36 A dinâmica T-D-R Com o avanço do processo denominado de globalização, a dinâmica territorial ficou ainda mais intensa, os processos de desterritorialização e reterritorialização se tornaram cada vez mais comuns na sociedade, pois se trata de um processo que tange o capitalismo e consequentemente cria uma constante movimentação nos modos de produção. Segundo Ianni (1992) a globalização desvincula as condições sociais, culturais e econômicas de uma maneira muito rápida de suas origens, em uma constante expansão mundial desterritorializando e reterritorializando sob diversas perspectivas. Sendo assim, estamos diante do que se denominou processos geográficos de Territorialização-Desterritorialização-Reterritorialização, formando pela criação de territórios, representada pela territorialização, a sua destruição e dezenraizamento (mesmo temporariamente) pela desterritorialização, e pela sua recriação a partir de processos de reterritorialização. Desse modo, cria-se um discurso de um mundo cada vez mais dezenraizado, móvel, em constantes transformações. Rogério Hasbaert (2002) aborda uma concepção parecida com a de Ianni (1992), afirmando que o conceito de território é o mais difundido no âmbito dos estudos geográficos e assim, a maioria dos trabalhos focaliza sua destruição, devido ao fluxo que a globalização cria e destrói com muita rapidez os processos de desterritorialização e posteriormente uma reterritorialização. Temos, então, dependendo da ênfase a um ou outro de seus aspectos, uma desterritorialização baseada numa leitura econômica (deslocalização), cartográfica (superação das distâncias), técnico-informacional (desmaterialização das conexões), política (superação das fronteiras políticas) e cultural (desenraizamento simbólico-cultural). Na verdade, parece claro, são processos concomitantes: a economia se multilocaliza, tentando superar o entrave distância, na medida em que se difundem conexões instantâneas que relativizam o controle físico das fronteiras políticas, promovendo, assim, um certo desenraizamento das pessoas em relação aos seus espaços imediatos de vida. Mas o que se vê, na realidade, são relações muito complexas. [...] A desterritorialização que ocorre numa escala geográfica geralmente implica uma reterritorialização em outra [...] (HAESBAERT, 2002, p ).
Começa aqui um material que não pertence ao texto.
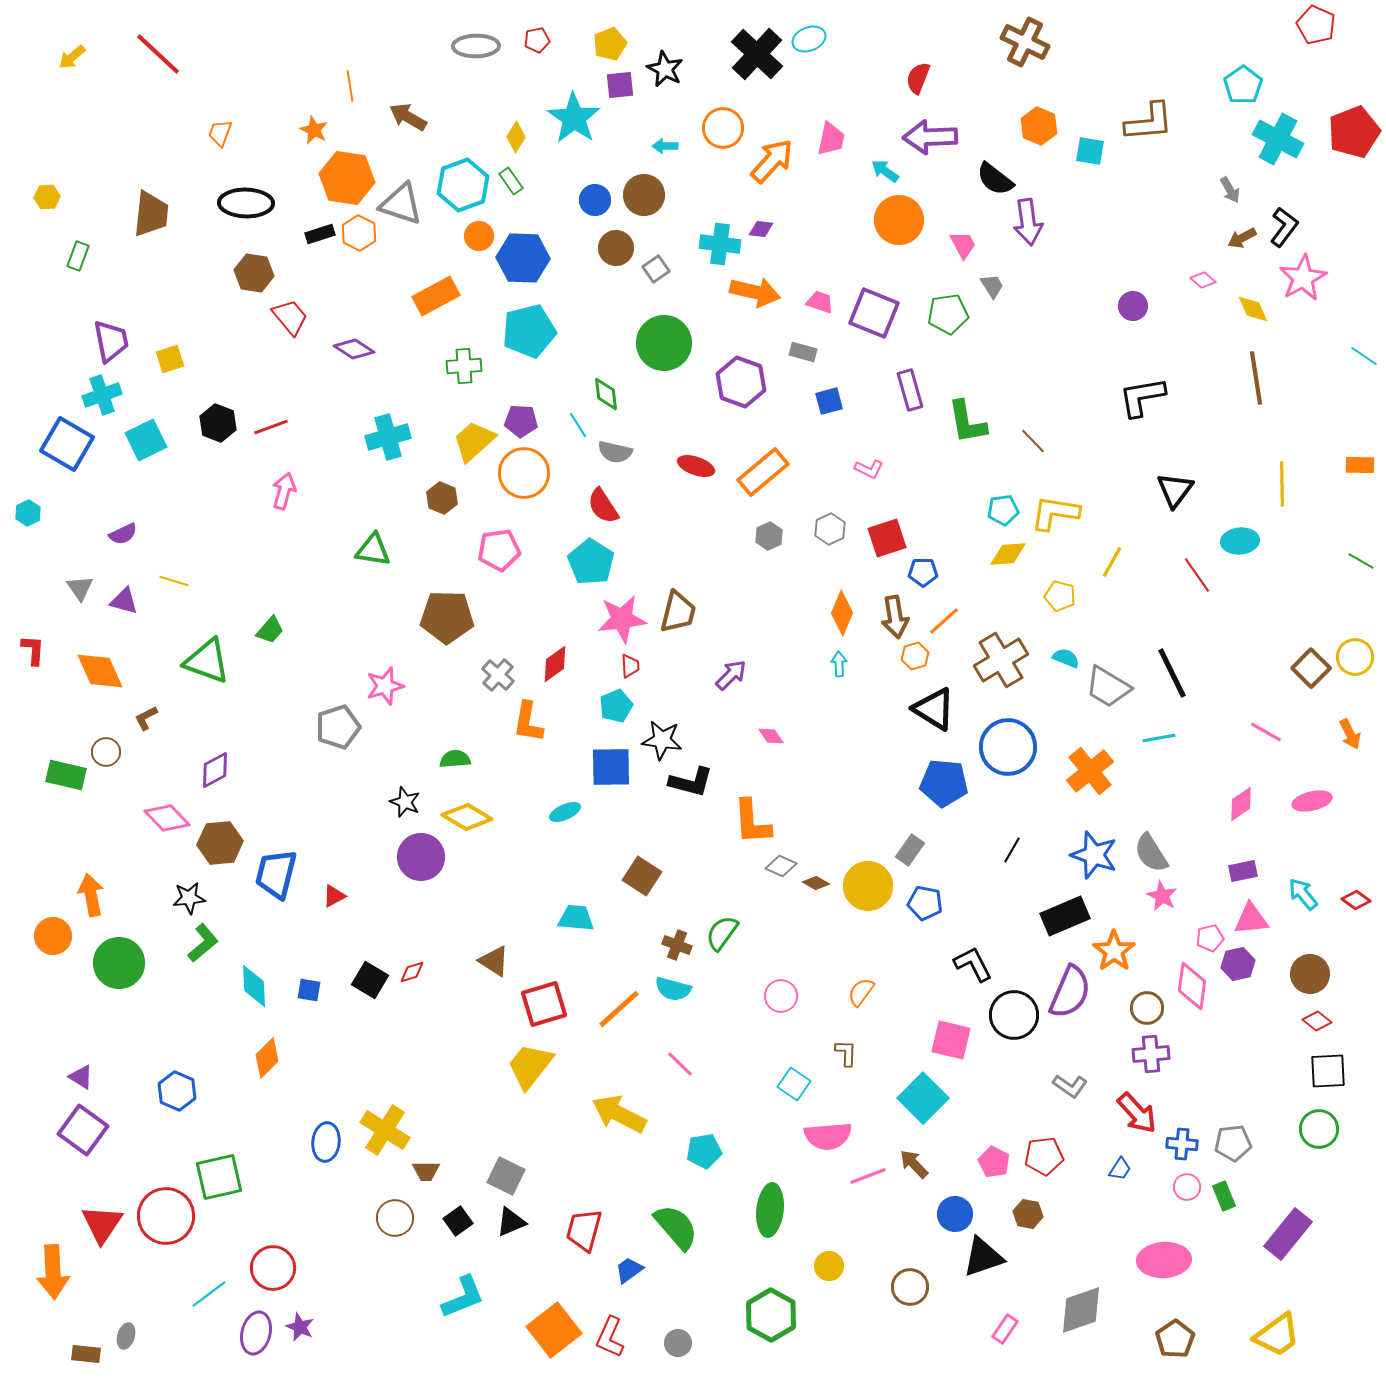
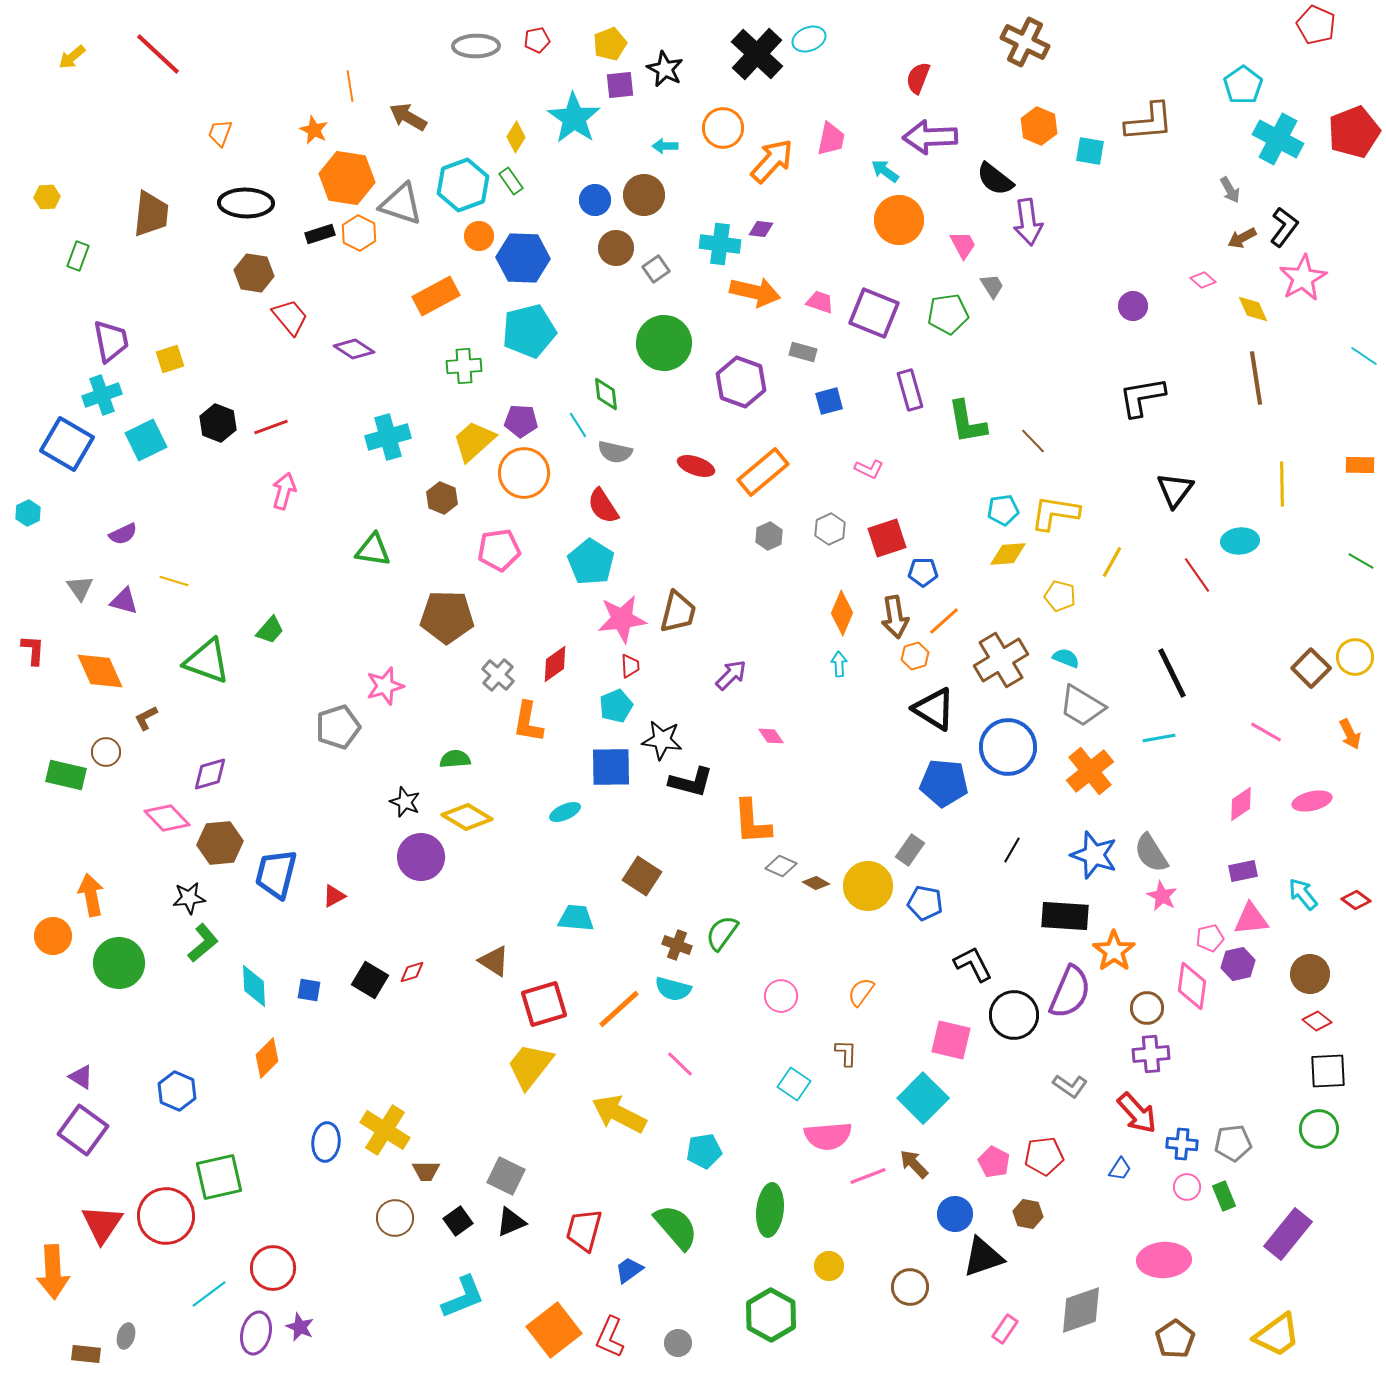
gray trapezoid at (1108, 687): moved 26 px left, 19 px down
purple diamond at (215, 770): moved 5 px left, 4 px down; rotated 12 degrees clockwise
black rectangle at (1065, 916): rotated 27 degrees clockwise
37 37 O território evolve ao mesmo tempo a dimensão espacial concreta das relações sociais e o conjunto das representações sobre o espaço, que influencia nas relações sociais. Assim é importante ressaltar que antes do território ser provido de valor político e econômico, ele possui um valor cultural, de identidades e de relações, não concretizando o território como algo estático, ele é dinâmico, possui sua movimentação e suas conexões. E é através desse modo que Hasbaert (2002) relaciona o processo de T-D-R com a atual situação da sociedade global. Essa modernização do território coloca em questão as redes e põe em discussão a idéia de desterritorialização causado pela grande mobilidade, que a globalização proporciona, e ao fluxo que as redes trazem consigo, causando a perda da identidade e da cultura ocasionado pela homogeneização que a diversidade cultural traz e cativa cada vez mais a sociedade contemporânea. Para Ianni (1992), ao se tratar da desterritorilização o capitalismo é compreendido como um modo de produção processual, contraditório e acontece de maneira desigual e que se expande cada vez mais a nível internacional. Esse processo tende a desenraizar as coisas, as pessoas e as idéias. Tudo tende a desenraizar-se: mercadoria, mercado, moeda, capital, empresa, publicidade e tecnologia. Para o autor, assim se desenvolve o novo e surpreendente processo de desterritorialização, uma característica essencial da sociedade global em formação. O conceito de desterritorialização aplica-se não apenas a óbvios exemplos como corporações transnacionais e mercados monetários, mas também a grupos étnicos, lealdade ideológicas e movimentos políticos que atuam crescentemente em moldes que transcendem fronteiras e identidades territoriais específicas. A desterritorialização tem afetado as lealdades de grupos envolvidos em diásporas complexas, suas manipulações monetárias e outras formas de riqueza e investimento, bem como as estratégias de Estado. O debilitamento dos vínculos entre povo, riqueza e territórios, por sua vez, tem alterado a base de muitas interações globais significativas e, simultaneamente, põe em causa a definição tradicional de Estado. (IANNI, 1995, p. 93).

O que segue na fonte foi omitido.